Onychomadesis occasionally occurs 1–2 months after HFMD
as a consequence of temporary nail matrix arrest related to the viral
infection.
Coxsackievirus A6 (CVA6) has emerged as a cause of both
outbreaks and sporadic cases of severe and atypical HFMD. This variant is
characterized by more widespread vesicular, papulovesicular, and sometimes
bullous or petechial eruptions, frequently involving the perioral area,
extremities and trunk, as well as the palms, soles, and buttocks. Oral lesions
develop in approximately half of patients, and delayed acral desquamation and
onychomadesis are common. The eruption may be accentuated in areas of pre-existing
skin injury or eczematous dermatitis, with the latter referred to as “eczema coxsackium”. In addition, patients with HFMD
due to CVA6 are often febrile but do not usually have neurologic or other
complications.
Enterovirus 71
infection may have associated CNS involvement
(aseptic meningitis, encephalitis, meningoencephalitis, or flaccid paralysis),
and pulmonary edema.
Laboratory teats
Confirmation of an enteroviral infection can be done by
viral culture or reverse transcription polymerase chain reaction (RT-PCR)-based
assays. Virus can be recovered from vesicular fluid, as well as throat and
stool swabs. PCR is most widely employed for cerebrospinal fluid (CSF) sample
and can help to identify serotypes in severe enteroviral infection.
Differential diagnosis
A sudden outbreak of oral and
distal extremity lesions is pathognomonic for hand foot and mouth disease.

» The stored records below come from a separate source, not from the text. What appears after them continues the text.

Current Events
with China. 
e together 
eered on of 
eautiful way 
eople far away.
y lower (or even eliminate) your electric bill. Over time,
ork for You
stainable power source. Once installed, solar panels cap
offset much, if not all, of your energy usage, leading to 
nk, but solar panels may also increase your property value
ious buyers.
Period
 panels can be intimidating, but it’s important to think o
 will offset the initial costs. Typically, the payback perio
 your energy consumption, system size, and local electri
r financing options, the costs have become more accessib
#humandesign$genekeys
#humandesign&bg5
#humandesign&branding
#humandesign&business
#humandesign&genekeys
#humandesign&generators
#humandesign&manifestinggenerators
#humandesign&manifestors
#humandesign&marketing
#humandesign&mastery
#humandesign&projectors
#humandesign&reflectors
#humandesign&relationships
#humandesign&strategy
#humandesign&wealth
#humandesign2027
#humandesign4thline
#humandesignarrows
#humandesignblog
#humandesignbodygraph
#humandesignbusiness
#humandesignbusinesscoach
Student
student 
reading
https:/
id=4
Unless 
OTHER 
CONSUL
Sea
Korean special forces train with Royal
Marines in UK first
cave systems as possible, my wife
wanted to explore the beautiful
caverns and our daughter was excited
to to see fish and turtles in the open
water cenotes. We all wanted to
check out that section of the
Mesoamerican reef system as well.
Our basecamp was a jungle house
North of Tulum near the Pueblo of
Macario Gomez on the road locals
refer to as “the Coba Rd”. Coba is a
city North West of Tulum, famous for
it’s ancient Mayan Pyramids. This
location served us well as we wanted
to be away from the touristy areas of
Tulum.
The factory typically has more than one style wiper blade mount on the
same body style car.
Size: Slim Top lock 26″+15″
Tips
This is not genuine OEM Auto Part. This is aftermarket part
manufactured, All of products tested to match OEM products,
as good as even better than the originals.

However, if only the oral lesions are present, the differential diagnosis would
include HSV infection, aphthous stomatitis, herpangina, erythema multiforme and
adverse drug reaction.
Prognosis and clinical
course
HFMD is usually a benign and
self-limited illness. Rise
in serum antibodies eliminates the viremia in 7 to 10 days.
Treatment
For most enteroviral exanthems,
the course is self-limited, the prognosis is excellent, and supportive care
suffices. However, in certain patient populations, e.g. immunosuppressed
individuals or neonates, an enteroviral infection may be associated with
potentially life-threatening complications. Pleconaril, a drug that interferes
with enterovirus attachment and uncoating by binding to the protein capsid, has
been demonstrated to be effective both in vitro and in
clinical studies, including a recent randomized, placebo-controlled trial in
neonates with enteroviral sepsis; it therefore holds promise as a specific
antiviral therapy for serious enteroviral infections.